■ WHAT IS NEEDED ■
Leave every picture out, and write out the remaining entries exactly.

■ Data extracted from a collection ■
--- START ---
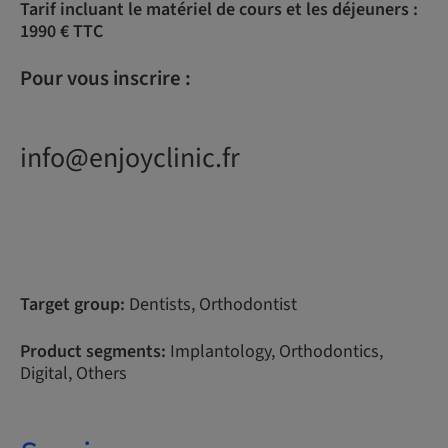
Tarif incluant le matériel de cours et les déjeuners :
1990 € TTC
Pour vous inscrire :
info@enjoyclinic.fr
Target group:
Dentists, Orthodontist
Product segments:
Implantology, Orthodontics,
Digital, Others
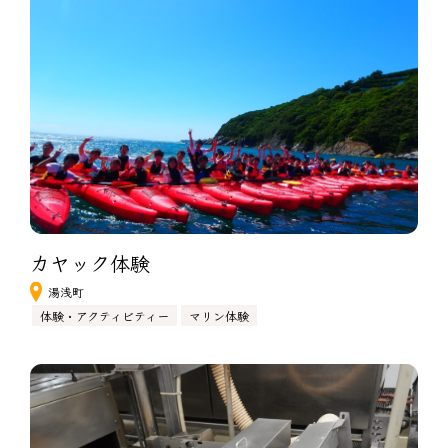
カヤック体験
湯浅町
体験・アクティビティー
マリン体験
--- END ---
■ ANSWER BOX ■
Tarif incluant le matériel de cours et les déjeuners :
1990 € TTC
Pour vous inscrire :
info@enjoyclinic.fr
Target group:
Dentists, Orthodontist
Product segments:
Implantology, Orthodontics,
Digital, Others
カヤック体験
湯浅町
体験・アクティビティー
マリン体験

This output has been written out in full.